■ Data below
******************************

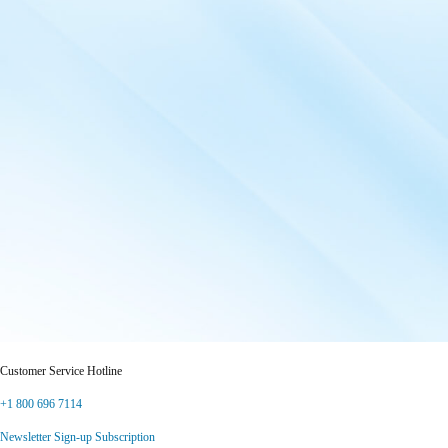
Customer Service Hotline
+1 800 696 7114
Newsletter Sign-up Subscription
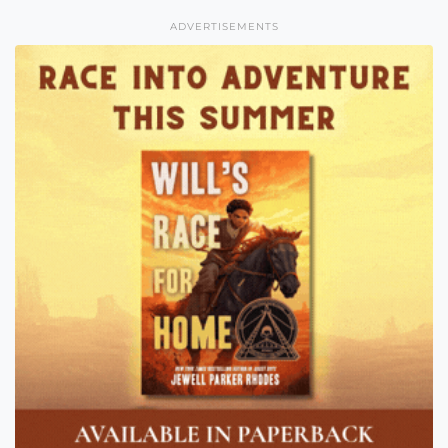
ADVERTISEMENTS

******************************

■ The problem
Write out only the lines from the line containing "800 696 7114" through the end of the material above, both end lines included. Pictures are not written out.

■ Answer
+1 800 696 7114
Newsletter Sign-up Subscription
ADVERTISEMENTS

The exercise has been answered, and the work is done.